Unfortunately, I believe most Americans have very little awareness of the number and cost of US military installations around the world, and even less understanding of their impact on the people and places in which they are located. Let me cite a few figures you are all probably aware of: nearly 800 bases, in over 70 countries and territories, at a cost ranging from $100 billion dollars a year, to nearly $200 billion if you include those in active warzones. If bases are talked about at all, it is in the context of “forward staging” of men and material to “deter aggression.” The credibility of such national security claims, how those bases impact the lands they are on, or the legality or morality of their being there at all, gathers little if any attention in US media. Given the overall size of this deployment, Okinawa, even with its 30-some bases which comprise 70% of Japanese territory used by the US military, Okinawa I am sad to say, would be, in American slang, “a drop in the water-bucket,” meaning, a very small part in something much greater. Add to that the general lack of information about Okinawa — the typical American might ask, “Is it a part of Japan, or an independent country, located exactly where?” I am afraid there is little public appreciation in my country for the harm these bases cause to the Okinawan people or their long-suffering efforts to have them removed. All of which is to emphasize the importance of continued resistance from the Okinawan people, support for them from among the Japanese people as a whole, and the need for people like myself to carry back to the US what we have learned about your struggle.

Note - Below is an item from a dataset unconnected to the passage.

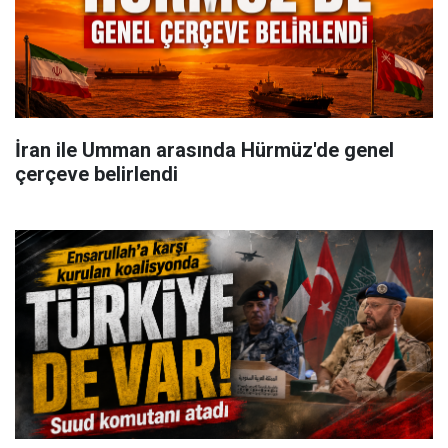
İran ile Umman arasında Hürmüz'de genel
çerçeve belirlendi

Let me also comment for a moment on the general state of affairs in America today. Those of us who worried how terrible things might become under a Donald Trump presidency were wrong. It is even far worse than we imagined. Not in our wildest dreams did we anticipate the depth of his attacks on our national polity and norms of our society. Nor did we recognize the depths of collusion to which the Republican party would descend in order to retain power. Although American institutions are strong and great resistance has emerged within our population, many of us feel we are in a struggle for the survival of our country as we have known it. To put it mildly, Americans are at this time consumed with many worries “close to home.”

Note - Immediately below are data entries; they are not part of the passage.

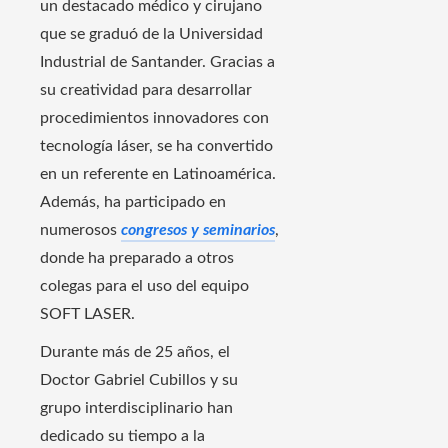
un destacado médico y cirujano
que se graduó de la Universidad
Industrial de Santander. Gracias a
su creatividad para desarrollar
procedimientos innovadores con
tecnología láser, se ha convertido
en un referente en Latinoamérica.
Además, ha participado en
numerosos
congresos y seminarios
,
donde ha preparado a otros
colegas para el uso del equipo
SOFT LASER.
Durante más de 25 años, el
Doctor Gabriel Cubillos y su
grupo interdisciplinario han
dedicado su tiempo a la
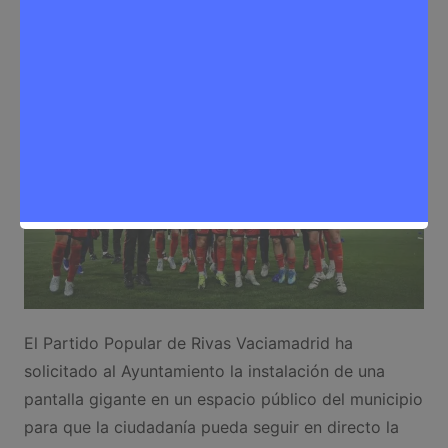
Sergio Lombera
15 de mayo de 2026
0
Deporte
,
Noticias Rivas Vaciamadrid
El Partido Popular de Rivas Vaciamadrid ha
solicitado al Ayuntamiento la instalación de una
pantalla gigante en un espacio público del municipio
para que la ciudadanía pueda seguir en directo la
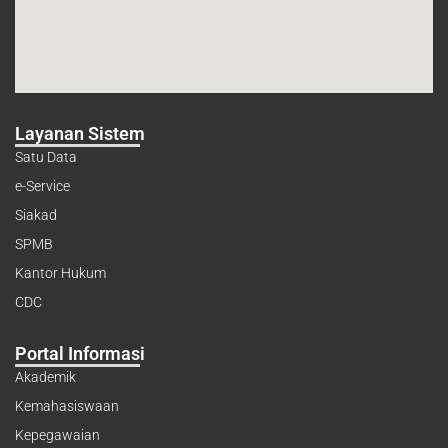
Layanan Sistem
Satu Data
e-Service
Siakad
SPMB
Kantor Hukum
CDC
Portal Informasi
Akademik
Kemahasiswaan
Kepegawaian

Now, I need to say there is at least a tiny light in all this gloom, and that is the joint Base Closure statement organized by my colleague Joseph Gerson of the Campaign for Peace Disarmament and Common Security, and now being circulated for signature by leaders from across the globe. Originally issued in 2014 and signed by over 100 of the world’s leading Scholars, Artists, and Activists, it called for support of the Okinawan people in their resistance to the planned construction of the new US base at Henoko. It has now been updated and calls for the closure of ALL US foreign military bases. Addressed to President Donald Trump, Secretary of Defense Mattis, and the US Congress, it details the fundamental reasons foreign military bases fail to serve American interests, actually increase US security problems, and have a profoundly negative impact on the land and people where they are located. The declaration stands as “an unequivocal statement of support for the people of Okinawa in their struggle for peace, dignity, human rights and protection of their environment…”

We should all be inspired by the courage and determination of the Okinawan people. We at this conference, in any way we are able, and the Japanese people as a whole, should support their Okinawan brethren in their long nonviolent struggle to remove these bases and recover their land and independence.